114 航海計器 (2006/07/29)
電子航法について最近こんな凄いのがあるよと僕の小笠原にいる漁師の友人に説明すると、
今頃何言って居るんだ
漁師の世界ではもう海図を使わなくなって長いよと相手にされなかった。
(旧式の航法にこだわるヨットのりが好きだと言って慰めてもくれたが)
知らなかったのはヨット乗りで
天測をして海図に自分の位置を書き入れていく昔の航法の達人になって良しとし、
惰眠をむさぼっていた僕だけらしい。
最近日本に入港してくるヨットは
全く港の知識もなく誰に聞いたでもなく平然と地元の人でも難しい航路を入港してくる
これはどうなって居るんだろうとあちこちで知り合いになったヨット乗りが訪ねたそうだ。
彼らは全員C-map(世界中の海図が一枚のCDに収まっている)という電子海図を使っているという答えだった。

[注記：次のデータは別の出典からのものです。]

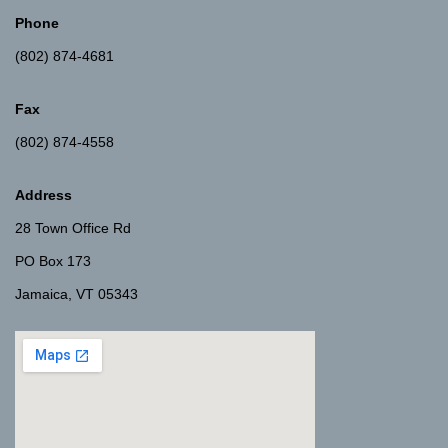
Phone
(802) 874-4681
Fax
(802) 874-4558
Address
28 Town Office Rd
PO Box 173
Jamaica, VT 05343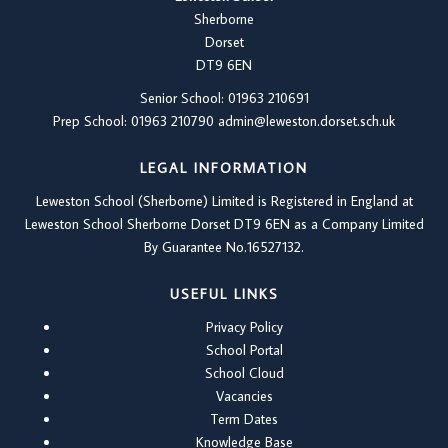
Sherborne
Dorset
DT9 6EN
Senior School: 01963 210691
Prep School: 01
963 210790
admin@leweston.dorset.sch.uk
LEGAL INFORMATION
Leweston School (Sherborne) Limited is Registered in England at
Leweston School Sherborne Dorset DT9 6EN as a Company Limited
By Guarantee No.16527132.
USEFUL LINKS
Privacy Policy
School Portal
School Cloud
Vacancies
Term Dates
Knowledge Base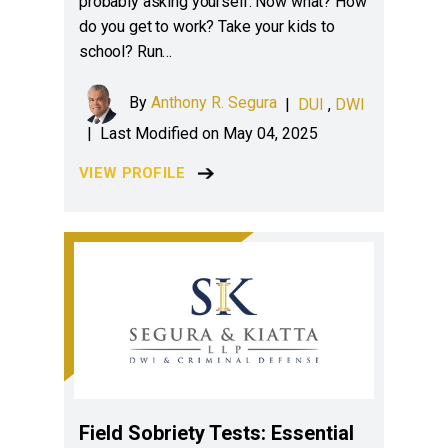
probably asking yourself: Now what? How
do you get to work? Take your kids to
school? Run…
By
Anthony R. Segura
|
DUI
,
DWI
|
Last Modified on May 04, 2025
VIEW PROFILE
Field Sobriety Tests: Essential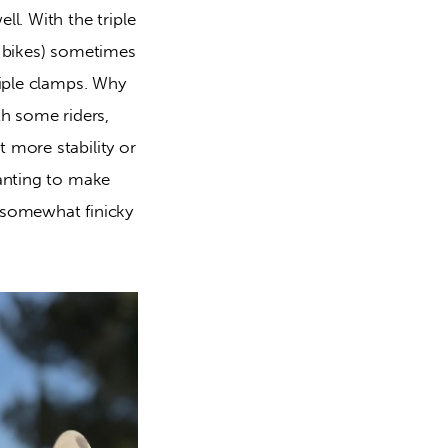
l. With the triple 
 bikes) sometimes 
iple clamps. Why 
h some riders, 
more stability or 
anting to make 
 somewhat finicky 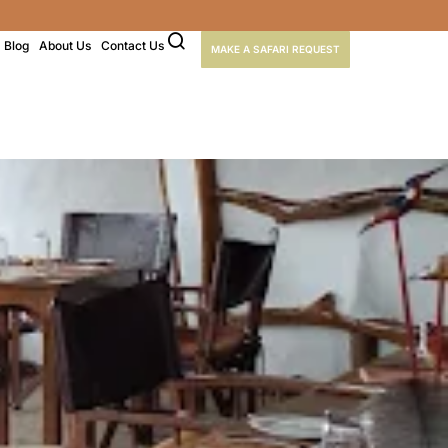
Blog
About Us
Contact Us
MAKE A SAFARI REQUEST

パソコンに電子海図を入れGPSと連動させて自分の位置を画面上に表示する。
と言うことはカーナビと全く同じで
海上には道がないので(コンビニも郵便局も寿司屋もカーナビほどの情報は必要ない)海の深さと海岸線と障害物を表示すれば
それで充分役に立つ。
どういう事かというと海図に昔は山立てをしたり天測をしたりして出した位置を書き入れながら航海していたのを
電子海図にGPSで得た非常に正確な位置を常に表示して何時でも見ることが出来る状態で航海すると言うことになった。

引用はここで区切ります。